Evolutionary Computation
Evolutionary Computation is a branch of AI that mimics biological evolution processes using algorithms like genetic algorithm, evolutionary programming, evolution strategies, and genetic programming. It involves creating a initial solution, evaluating its property, selecting solutions based on evaluation results, conducting evolutionary operations, and obtaining the next solution until the requirement is fulfilled.
Cognitive Computing
Cognitive Computing is a branch of AI that simulates human thought processes in a computerized model. The key features of the technology include contextual understanding, adaptive learning, and interactive capabilities.

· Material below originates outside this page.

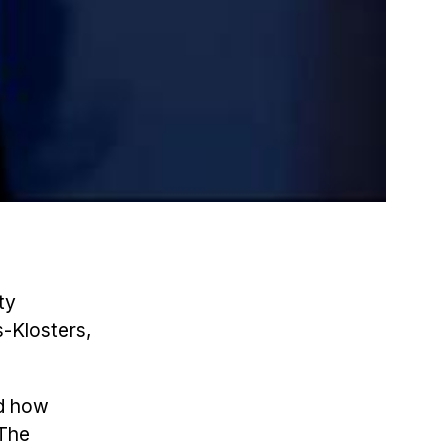
ty
-Klosters,
nd how
 The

The key areas of application include healthcare diagnostics, financial analysis, and customer service.
Swarm Intelligence
Swarm Intelligence is a branch of AI which refers to the collective behavior of decentralized, self-organized systems observed in nature. This is used to explain how simple agents can work together to achieve complex tasks, without a centralized control or a leader.